First Republic of Colombia (1810-1819)

One country after another in South America, led by Simón Bolívar, declared itself independent. In 1810 Colombia also declared itself independent. Today’s Panama was still part of it. However, Spain did not want to recognize independence and fighting broke out for several years. But in the end you were victorious.

Greater Colombia (1819-1830)

After defeating Spain, Simón Bolívar united the territory that today includes Panama, Colombia, Venezuela and Ecuador (as well as parts of Peru and Guyana). It was called the Republic of Colombia, but is called Greater Colombia to distinguish it from the present-day state. Bolívar became president of the republic in 1821, but hardly stayed there because he was fighting for independence in Peru.

In 1830, shortly after Bolívar’s death, Greater Colombia fell apart. Venezuela and Ecuador split off. Colombia and Panama now formed the Republic of New Granada. Panama was independent for a year in 1830, but then rejoined New Granada.

New Granada (1831-1858) and Granada Confederation (1858-1863)

In the new republic, supporters of the Conservatives and the Liberals were at odds. Some wanted a strong central state, others a federal state. The Liberals prevailed and in 1858 founded the Granada Confederation. In 1863 there was a new constitution and the country became the United States of Colombia.

From the United States of Colombia (1863-1886) to the Republic of Colombia (from 1886)

The state lasted until 1886. Then the Conservatives prevailed under President Rafael Núñez, who was elected in 1884. There was a new constitution again. Colombia was now again centrally governed.
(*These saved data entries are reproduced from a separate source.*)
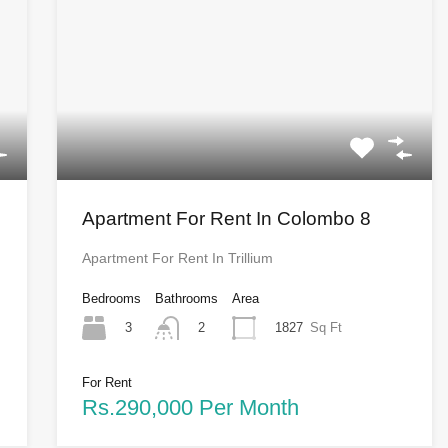
Apartment For Rent In Colombo 8
Apartment For Rent In Trillium
Bedrooms
Bathrooms
Area
3
1827
Sq Ft
2
For Rent
Rs.290,000 Per Month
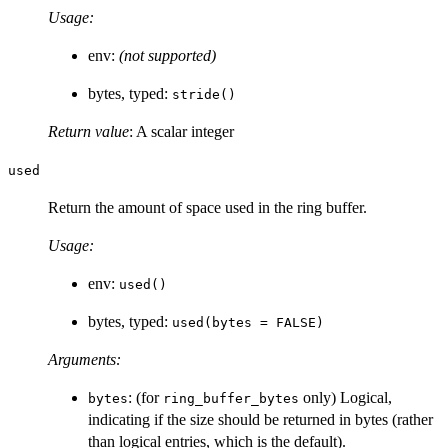
Usage:
env:
(not supported)
bytes, typed:
stride()
Return value
: A scalar integer
used
Return the amount of space used in the ring buffer.
Usage:
env:
used()
bytes, typed:
used(bytes = FALSE)
Arguments:
: (for
only) Logical,
bytes
ring_buffer_bytes
indicating if the size should be returned in bytes (rather
than logical entries, which is the default).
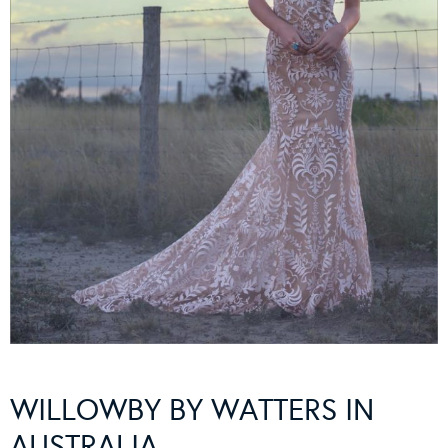
WILLOWBY BY WATTERS IN
AUSTRALIA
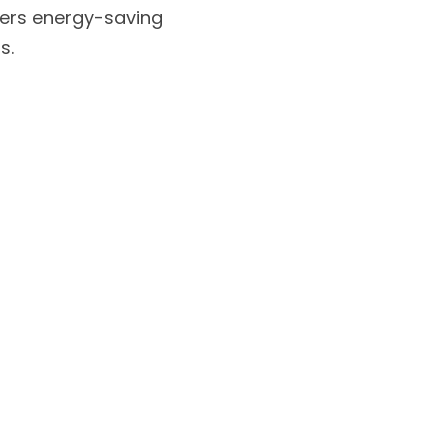
fers energy-saving 
s.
History of Colombia in the 20th Century to 1964

The way into the 20th century

But the liberals did not give up their demands. In 1899 a civil war broke out, the “War of the Thousand Days”, which killed 100,000 people. A peace treaty was signed in 1902. In 1903 Panama declared its independence from Colombia with the help of the USA.

In the 1920s, Colombia experienced an economic boom. This was mainly due to the coffee growing. However, this also meant that the rich families (oligarchies) became richer and the rural population became increasingly impoverished. After the stock market crash in 1929, Colombia also fell into a crisis and there was a change of government. After the Conservatives had ruled since 1886, the Liberals now took power. A land reform was carried out and industrialization began.